## HOW TO COMPLETE THIS TASK
Apart from the pictures, every part of the records below gets retyped exactly.

## DATA RECORDS
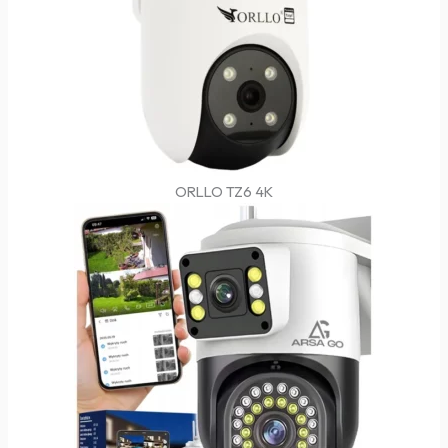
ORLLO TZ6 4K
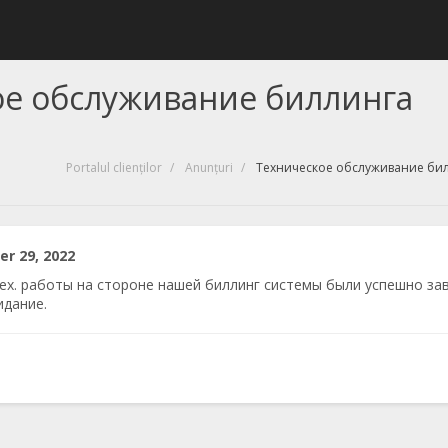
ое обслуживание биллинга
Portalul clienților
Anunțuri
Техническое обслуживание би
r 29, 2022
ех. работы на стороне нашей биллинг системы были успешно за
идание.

## EXERCISE RESULT
ORLLO TZ6 4K
ое обслуживание биллинга
Portalul clienților
Anunțuri
Техническое обслуживание би
r 29, 2022
ех. работы на стороне нашей биллинг системы были успешно за
идание.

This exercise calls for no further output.